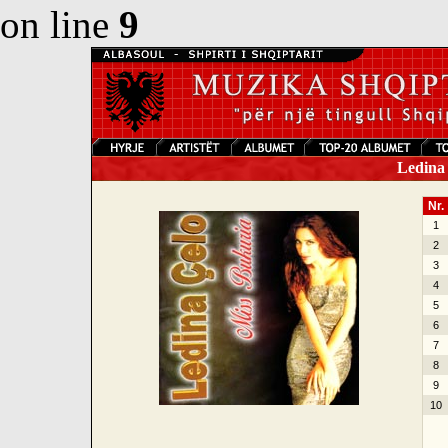
on line
9
Ledina 
Nr.
1
2
3
4
5
6
7
8
9
10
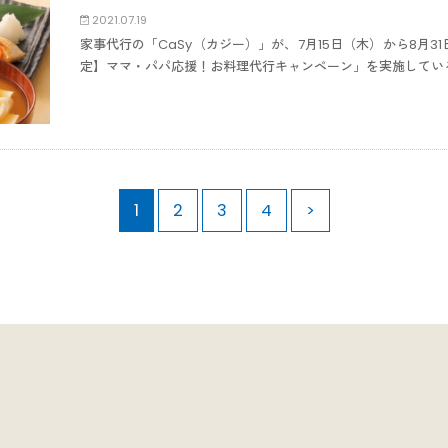
2021.07.19
家事代行の「CaSy（カジー）」が、7月15日（木）から8月
定】ママ・パパ応援！お料理代行キャンペーン」を実施してい
1
2
3
4
>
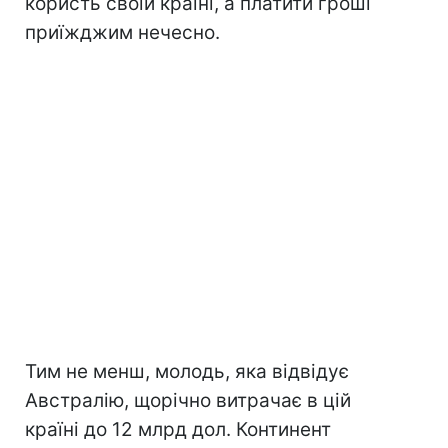
користь своїй країні, а платити гроші
приїжджим нечесно.
Тим не менш, молодь, яка відвідує
Австралію, щорічно витрачає в цій
країні до 12 млрд дол. Континент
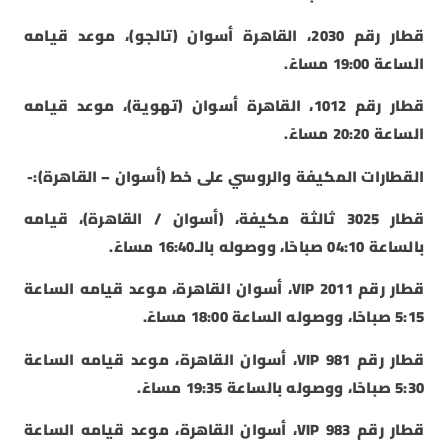
قطار رقم 2030، القاهرة أسوان (تالجو)، موعد قيامه
الساعة 19:00 مساءً.
قطار رقم 1012، القاهرة أسوان (تهوية)، موعد قيامه
الساعة 20:20 مساءً.
القطارات المكيفة والروسي على خط (أسوان – القاهرة):-
قطار 3025 ثالثة مكيفة، (أسوان / القاهرة)، قيامه
بالساعة 04:10 صباحًا، ووصوله بالـ16:40 مساءً.
قطار رقم 2011 VIP، أسوان القاهرة، موعد قيامه الساعة
5:15 صباحًا، ووصوله الساعة 18:00 مساءً.
قطار رقم 981 VIP، أسوان القاهرة، موعد قيامه الساعة
5:30 صباحًا، ووصوله بالساعة 19:35 مساءً.
قطار رقم 983 VIP، أسوان القاهرة، موعد قيامه الساعة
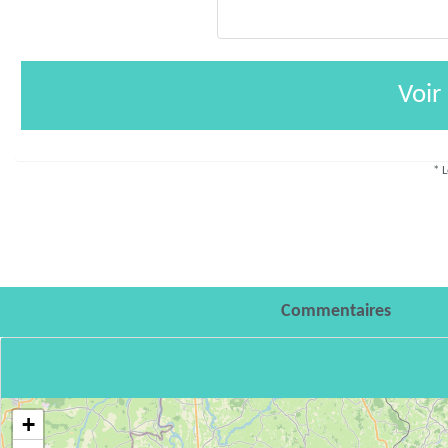
Voir
* L
Commentaires
+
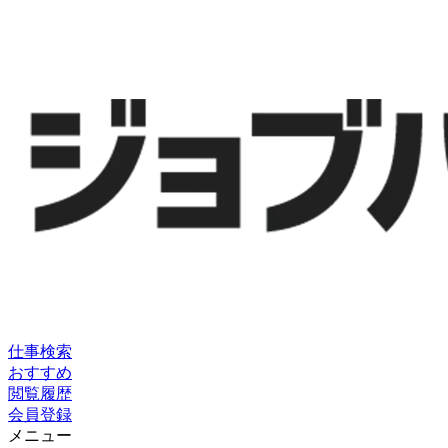
仕事検索
おすすめ
閲覧履歴
会員登録
メニュー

Exercise details
Set down all records verbatim, omitting images.

Solution below
on line
9
Ledina 
Nr.
1
2
3
4
5
6
7
8
9
10
2021.07.19
家事代行の「CaSy（カジー）」が、7月15日（木）から8月
定】ママ・パパ応援！お料理代行キャンペーン」を実施してい
1
2
3
4
>
користь своїй країні, а платити гроші
приїжджим нечесно.
Тим не менш, молодь, яка відвідує
Австралію, щорічно витрачає в цій
країні до 12 млрд дол. Континент
قطار رقم 2030، القاهرة أسوان (تالجو)، موعد قيامه
الساعة 19:00 مساءً.
قطار رقم 1012، القاهرة أسوان (تهوية)، موعد قيامه
الساعة 20:20 مساءً.
القطارات المكيفة والروسي على خط (أسوان – القاهرة):-
قطار 3025 ثالثة مكيفة، (أسوان / القاهرة)، قيامه
بالساعة 04:10 صباحًا، ووصوله بالـ16:40 مساءً.
قطار رقم 2011 VIP، أسوان القاهرة، موعد قيامه الساعة
5:15 صباحًا، ووصوله الساعة 18:00 مساءً.
قطار رقم 981 VIP، أسوان القاهرة، موعد قيامه الساعة
5:30 صباحًا، ووصوله بالساعة 19:35 مساءً.
قطار رقم 983 VIP، أسوان القاهرة، موعد قيامه الساعة
Voir
* L
Commentaires
+
仕事検索
おすすめ
閲覧履歴
会員登録
メニュー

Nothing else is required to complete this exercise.